The EIA started reading the hype. And even though they probably have been puzzled that the number of gas wells completed went from 8,000 to 10,000 a year up to last year’s 33,000, and all we did was tread water for nine years. So right at the end of the year last year they started showing month-to-month growth year-over-year of 5%. Then in January they knocked their model up to 9%, so every month it was up 9%, year-over-year. They just knew, because they read the hype. We won’t have any real numbers until the states report what they collect, in the 3rd quarter of 2009. But I think we have the numbers in [from the companies] to say that we barely grew supply. Too bad we destroyed the industry.


Barnett Shale also has a production profile where peak initial production happens virtually when you come on stream, because of the way you frac the wells. By the end of the first year you’re down 70%.

Q: So you thing that the shale gas story is the most hyped story…

Simmons: It’s the most hyped play since Kashagan, which was later derisively called “Cash is gone.”

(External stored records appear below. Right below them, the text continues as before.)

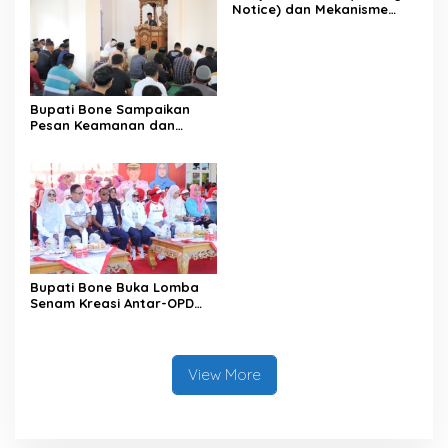
Notice) dan Mekanisme
Pemenuhan Hak Subjek
Data pada Portal Bone
Satu Data
Bupati Bone Sampaikan
Pesan Keamanan dan
Antisipasi El Nino di Bengo
Bupati Bone Buka Lomba
Senam Kreasi Antar-OPD
Meriahkan HUT ke-81 RI
View More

So what does this mean for you? For a while a lot of people were thinking that our natural gas troubles had been pushed out a few decades into the future by a glut of shale gas. 52% of American homes are heated by the stuff. Most of the peak period electricity that we use comes from natural gas fueled power plants. The retail price of electricity faithfully tracks the price of natural gas. It seems that happy days are not here again on the retail electricity front. The price will stay depressed for a while, but once the economy starts to pick up the supply will tighten. There will be a lag while exploration and drilling try to catch up. As I noted in a previous post, there is roughly a two-decade lag between the discovery of conventional natural gas and its peak production.

The other important thing to consider is that companies are going after this stuff at all.

A few years ago there was a big hoo-ha over a well in the Gulf of Mexico called Jack #2, drilled in 7000 feet of water and through 28,000 feet of rock, which produced 6,000 barrels a day. A huge expense and brilliant technical feat to get 0.03% of our daily needs.

The shale plays are similar. Gas companies are spending big dollars on complex processes to extract expensive gas from marginal sources. It means that all the easy, cheap stuff is gone. It may be futile. In the end, geology trumps technology. Or, as Wendell Berry wrote, “Nature bats last.” So don’t bank on cheap natural gas or cheap electricity five years down the road, whatever the hype.